Ne précipitez point ce que le temps ménage :

Vous pourrez à loisir éprouver son courage.

Clarice

Ne m’importune plus de tes conseils maudits,

Et sans me répliquer fais ce que je te dis.

Scène III

Philiste, la Nourrice

Philiste Je te ferai cracher cette langue traîtresse.

Est-ce ainsi qu’on me sert auprès de ma maîtresse,

Détestable sorcière ?

La Nourrice

Eh bien ! quoi ? qu’ai-je fait ?

Philiste

Et tu doutes encor si j’ai vu ton forfait ?

La Nourrice

Quel forfait ?

Philiste

Peut-on voir lâcheté plus hardie ?

Joindre encor l’impudence à tant de perfidie !

La Nourrice

Tenir ce qu’on promet, est-ce une trahison ?

Philiste

Est-ce ainsi qu’on le tient ?

La Nourrice

Parlons avec raison ;

Que t’avais-je promis ?

Philiste

Que de tout ton possible

Tu rendrais ta maîtresse à mes désirs sensible,

Et la disposerais à recevoir mes vœux.

La Nourrice

Et ne la vois-tu pas au point où tu la veux ?

Philiste

Malgré toi mon bonheur à ce point l’a réduite.

La Nourrice

Mais tu dois ce bonheur à ma sage conduite,

Jeune et simple novice en matière d’amour,

Qui ne saurais comprendre encore un si bon tour.

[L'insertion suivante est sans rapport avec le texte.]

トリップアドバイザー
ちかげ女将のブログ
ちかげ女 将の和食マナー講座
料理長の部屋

Flatter de nos discours les passions des dames,

C’est aider lâchement à leurs naissantes flammes ;

C’est traiter lourdement un délicat effet ;

C’est n’y savoir enfin que ce que chacun sait :

Moi, qui de ce métier ai la haute science,

Et qui pour te servir brûle d’impatience,

Par un chemin plus court qu’un propos complaisant,

J’ai su croître sa flamme en la contredisant ;

J’ai su faire éclater, mais avec violence,

Un amour étouffé sous un honteux silence,

Et n’ai pas tant choqué que piqué ses désirs,

Dont la soif irritée avance tes plaisirs.

Philiste

À croire ton babil, la ruse est merveilleuse,

Mais l’épreuve, à mon goût, en est fort périlleuse.

La Nourrice

Jamais il ne s’est vu de tours plus assurés.

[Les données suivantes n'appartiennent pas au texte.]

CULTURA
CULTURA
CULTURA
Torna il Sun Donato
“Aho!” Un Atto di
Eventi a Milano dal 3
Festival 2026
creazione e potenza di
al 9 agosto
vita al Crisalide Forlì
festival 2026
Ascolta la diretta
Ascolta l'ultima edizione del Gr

La raison et l’amour sont ennemis jurés ;

Et lorsque ce dernier dans un esprit commande,

Il ne peut endurer que l’autre le gourmande :

Plus la raison l’attaque, et plus il se roidit ;

Plus elle l’intimide, et plus il s’enhardit.

Je le dis sans besoin, vos yeux et vos oreilles

Sont de trop bons témoins de toutes ces merveilles ;

Vous-même avez tout vu, que voulez-vous de plus ?

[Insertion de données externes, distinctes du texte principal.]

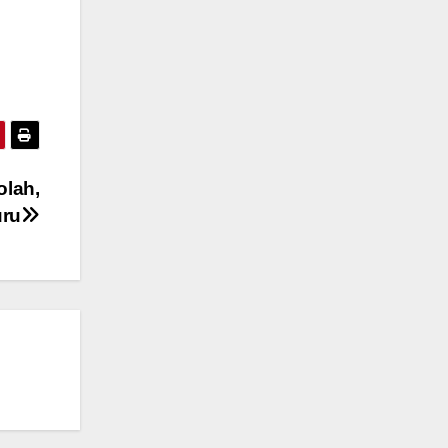
olah,
uru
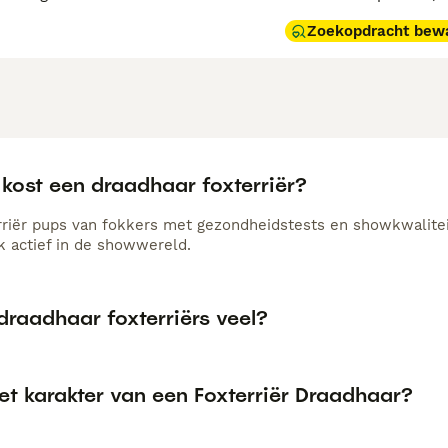
Zoekopdracht bew
kost een draadhaar foxterriër?
rriër pups van fokkers met gezondheidstests en showkwaliteit
k actief in de showwereld.
draadhaar foxterriërs veel?
et karakter van een Foxterriër Draadhaar?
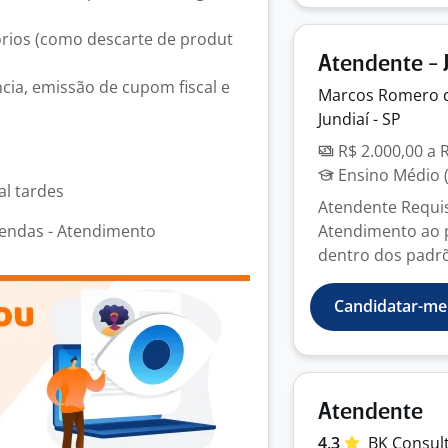
órios (como descarte de produt
Atendente - J
ncia, emissão de cupom fiscal e
Marcos Romero 
Jundiaí - SP
R$ 2.000,00 a 
Ensino Médio (
al tardes
Atendente Requis
endas - Atendimento
Atendimento ao p
dentro dos padrõ
Candidatar-me
Atendente
4,3
BK Consul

Entrez, on vous attend ; ces discours superflus

Reculent votre bien, et font languir Clarice.

Allez, allez cueillir les fruits de mon service ;

Usez bien de votre heur et de l’occasion.

Philiste

Soit une vérité, soit une illusion

Que ton esprit adroit emploie à ta défense,

Le mien de tes discours plus outre ne s’offense,

Et j’en estimerai mon bonheur plus parfait,

Si d’un mauvais dessein je tire un bon effet.

La Nourrice

Que de propos perdus ! Voyez l’impatiente

Qui ne peut plus souffrir une si longue attente.

Scène IV

Clarice, Philiste, la Nourrice

Clarice

Paresseux, qui tardez si longtemps à venir,

Devinez la façon dont je veux vous punir.

Philiste

M’interdiriez-vous bien l’honneur de votre vue ?

Clarice

Vraiment, vous me jugez de sens fort dépourvue :

Vous bannir de mes yeux ! une si dure loi

Ferait trop retomber le châtiment sur moi,

Et je n’ai pas failli, pour me punir moi-même.

Philiste

L’absence ne fait mal que de ceux que l’on aime.

Clarice

Aussi, que savez-vous si vos perfections

Ne vous ont rien acquis sur mes affections ?

Philiste

Madame, excusez-moi, je sais mieux reconnaître

Mes défauts, et le peu que le ciel m’a fait naître.